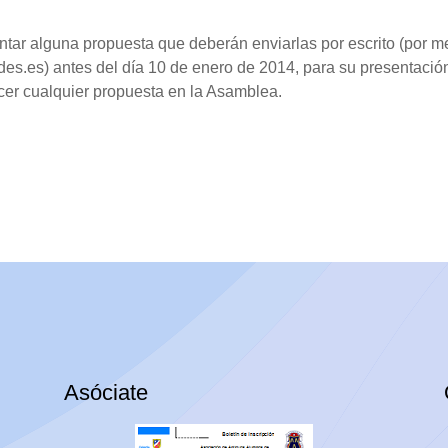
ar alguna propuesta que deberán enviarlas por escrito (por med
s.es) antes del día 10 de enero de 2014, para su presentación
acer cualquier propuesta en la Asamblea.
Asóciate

...

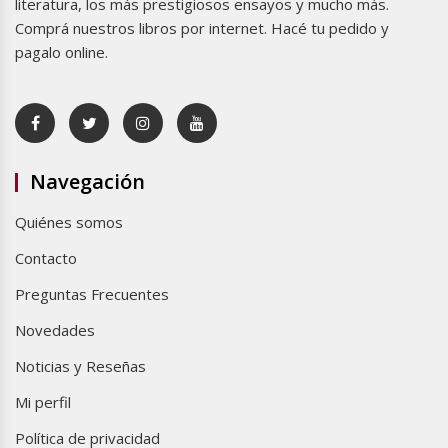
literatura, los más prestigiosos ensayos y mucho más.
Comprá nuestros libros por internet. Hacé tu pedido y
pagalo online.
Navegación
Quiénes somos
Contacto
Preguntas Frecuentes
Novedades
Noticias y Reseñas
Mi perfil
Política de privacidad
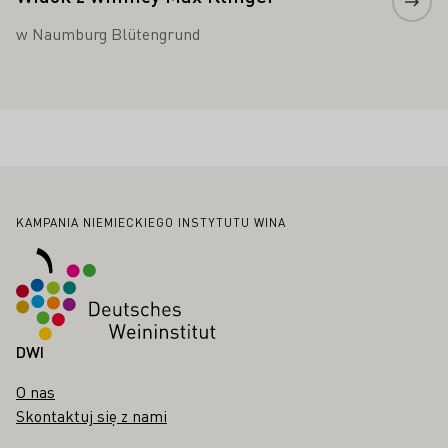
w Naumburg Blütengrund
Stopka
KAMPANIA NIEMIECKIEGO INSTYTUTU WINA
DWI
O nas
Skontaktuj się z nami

---

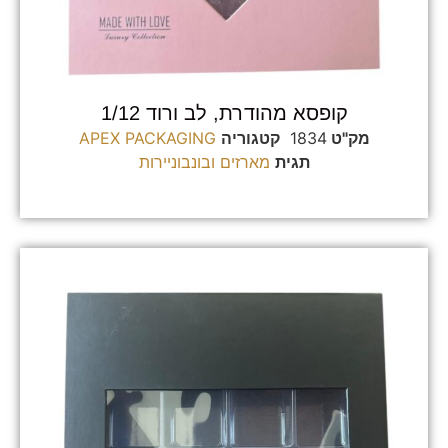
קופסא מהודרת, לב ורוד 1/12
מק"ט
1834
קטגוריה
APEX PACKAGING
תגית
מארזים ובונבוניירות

Your instructions — Find the lines that mention "propuesta" in the entries and show them.

Answer —
ar alguna propuesta que deberán enviarlas por escrito (por med
acer cualquier propuesta en la Asamblea.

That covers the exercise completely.